Sections I–III: Preliminaries

In section I, James embarks upon the task of defining a number of important terms he will be relying upon throughout the lecture:
 Live and dead hypotheses – "deadness and liveness ... are measured by [a thinker's] willingness to act. The maximum of liveness in a hypothesis means willingness to act irrevocably"
 Option – "the decision between two hypotheses"
 Living and dead option – "a living option is one in which both hypotheses are live ones"
 Forced and avoidable option – an option for which there is "no possibility of not choosing"
 Momentous and trivial option – an "option is trivial when the opportunity is not unique, when the stake is insignificant, or when the decision is reversible if it later proves unwise"
 Genuine option – "we may call an option a genuine option when it is of the forced, living, and momentous kind"
 Belief – "A chemist finds a hypothesis live enough to spend a year in its verification: he believes in it to that extent."

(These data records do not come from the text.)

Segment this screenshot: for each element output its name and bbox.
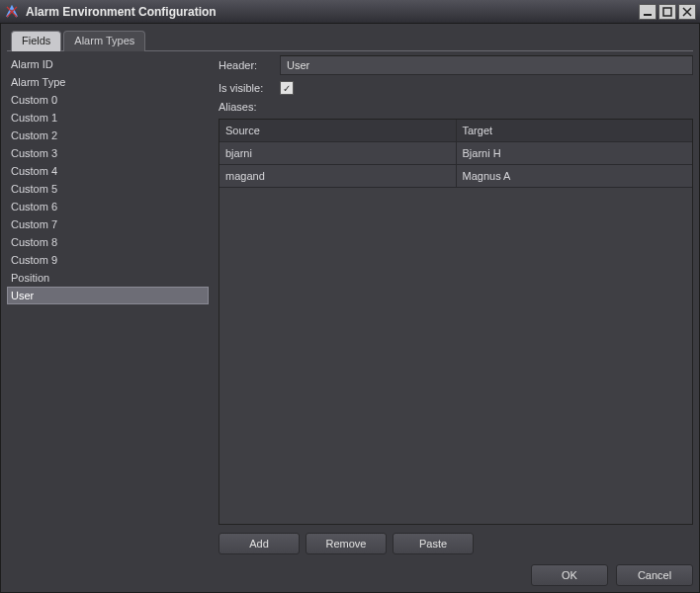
app-icon	[4, 4, 20, 20]
dialog-footer: OK Cancel	[7, 554, 693, 586]
field-item[interactable]: Custom 2	[7, 127, 209, 144]
svg-rect-1	[663, 8, 671, 16]
window-title: Alarm Environment Configuration	[26, 5, 639, 19]
aliases-label-row: Aliases:	[219, 101, 693, 113]
aliases-cell[interactable]: bjarni	[219, 142, 457, 164]
field-item[interactable]: Custom 9	[7, 251, 209, 269]
field-item[interactable]: Custom 0	[7, 91, 209, 109]
minimize-button[interactable]	[639, 4, 656, 20]
aliases-cell[interactable]: Bjarni H	[457, 142, 693, 164]
aliases-button-row: Add Remove Paste	[219, 533, 693, 554]
aliases-row[interactable]: bjarniBjarni H	[219, 142, 692, 165]
field-item[interactable]: Custom 5	[7, 180, 209, 198]
remove-button[interactable]: Remove	[306, 533, 387, 554]
field-item[interactable]: Alarm ID	[7, 55, 209, 73]
aliases-cell[interactable]: Magnus A	[457, 165, 693, 187]
header-input[interactable]	[280, 55, 693, 75]
aliases-header-row: SourceTarget	[219, 120, 692, 142]
tab-fields[interactable]: Fields	[11, 31, 61, 51]
is-visible-label: Is visible:	[219, 82, 280, 94]
paste-button[interactable]: Paste	[393, 533, 474, 554]
aliases-label: Aliases:	[219, 101, 280, 113]
tab-strip: FieldsAlarm Types	[7, 30, 693, 51]
ok-button[interactable]: OK	[531, 564, 608, 586]
field-item[interactable]: Custom 1	[7, 109, 209, 127]
add-button[interactable]: Add	[219, 533, 300, 554]
aliases-column-header[interactable]: Source	[219, 120, 457, 141]
field-item[interactable]: Position	[7, 269, 209, 287]
is-visible-row: Is visible: ✓	[219, 81, 693, 95]
field-item[interactable]: Alarm Type	[7, 73, 209, 91]
tab-content: Alarm IDAlarm TypeCustom 0Custom 1Custom…	[7, 51, 693, 554]
close-button[interactable]	[678, 4, 696, 20]
right-panel: Header: Is visible: ✓ Aliases: SourceTar…	[219, 55, 693, 554]
field-item[interactable]: Custom 7	[7, 215, 209, 233]
aliases-row[interactable]: magandMagnus A	[219, 165, 692, 188]
header-row: Header:	[219, 55, 693, 75]
aliases-body: bjarniBjarni HmagandMagnus A	[219, 142, 692, 524]
titlebar: Alarm Environment Configuration	[0, 0, 700, 24]
field-item[interactable]: Custom 6	[7, 198, 209, 215]
field-item[interactable]: Custom 8	[7, 233, 209, 251]
maximize-button[interactable]	[658, 4, 676, 20]
aliases-table: SourceTarget bjarniBjarni HmagandMagnus …	[219, 119, 693, 525]
aliases-column-header[interactable]: Target	[457, 120, 693, 141]
fields-list[interactable]: Alarm IDAlarm TypeCustom 0Custom 1Custom…	[7, 55, 209, 554]
field-item[interactable]: Custom 3	[7, 144, 209, 162]
header-label: Header:	[219, 59, 280, 71]
tab-alarm-types[interactable]: Alarm Types	[63, 31, 145, 51]
field-item[interactable]: Custom 4	[7, 162, 209, 180]
is-visible-checkbox[interactable]: ✓	[280, 81, 294, 95]
cancel-button[interactable]: Cancel	[616, 564, 693, 586]
aliases-cell[interactable]: magand	[219, 165, 457, 187]
field-item[interactable]: User	[7, 287, 209, 304]
window-controls	[639, 4, 696, 20]
window-body: FieldsAlarm Types Alarm IDAlarm TypeCust…	[0, 24, 700, 593]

In section II, James begins by saying he will then consider "the actual psychology of human opinion." Here James considers and largely agrees with the criticism of Pascal's Wager that we either should not or are unable to believe or disbelieve at will. That is, James here seems to reject doxastic voluntarism, "the philosophical doctrine according to which people have voluntary control over their beliefs." In section III, however, James qualifies his endorsement of this criticism of Pascal's Wager by arguing that "it is only our already dead hypotheses that our willing nature is unable to bring to life again." By which James means that it is only things we already disbelieve that we are unable to believe at will.

Section IV: Thesis

In his very brief section IV, James introduces the main thesis of the work:

However, instead of providing an argument for this thesis, James quickly ends this section by stating that he must still "indulge in a bit more of preliminary work."

Sections V–VII: More preliminaries

In section V, James makes a distinction between a skepticism about truth and its attainment and what he calls "dogmatism": "that truth exists, and that our minds can find it." Concerning dogmatism, James states that it has two forms; that there is an "absolutist way" and an "empiricist way" of believing in truth. James states: "The absolutists in this matter say that we not only can attain to knowing truth, but we can know when we have attained to knowing it, while the empiricists think that although we may attain it, we cannot infallibly know when." James then goes on to state that "the empiricist tendency has largely prevailed in science, while in philosophy the absolutist tendency has had everything its own way."

James ends section V by arguing that empiricists are really no more tentative about their beliefs and conclusions than the absolutists: "The greatest empiricists among us are only empiricists on reflection: when left to their instincts, they dogmatize like infallible popes. When the Cliffords tell us how sinful it is to be Christians on such "insufficient evidence", insufficiency is really the last thing they have in mind. For them the evidence is absolutely sufficient, only it makes the other way. They believe so completely in an anti-Christian order of the universe that there is no living option: Christianity is a dead hypothesis from the start."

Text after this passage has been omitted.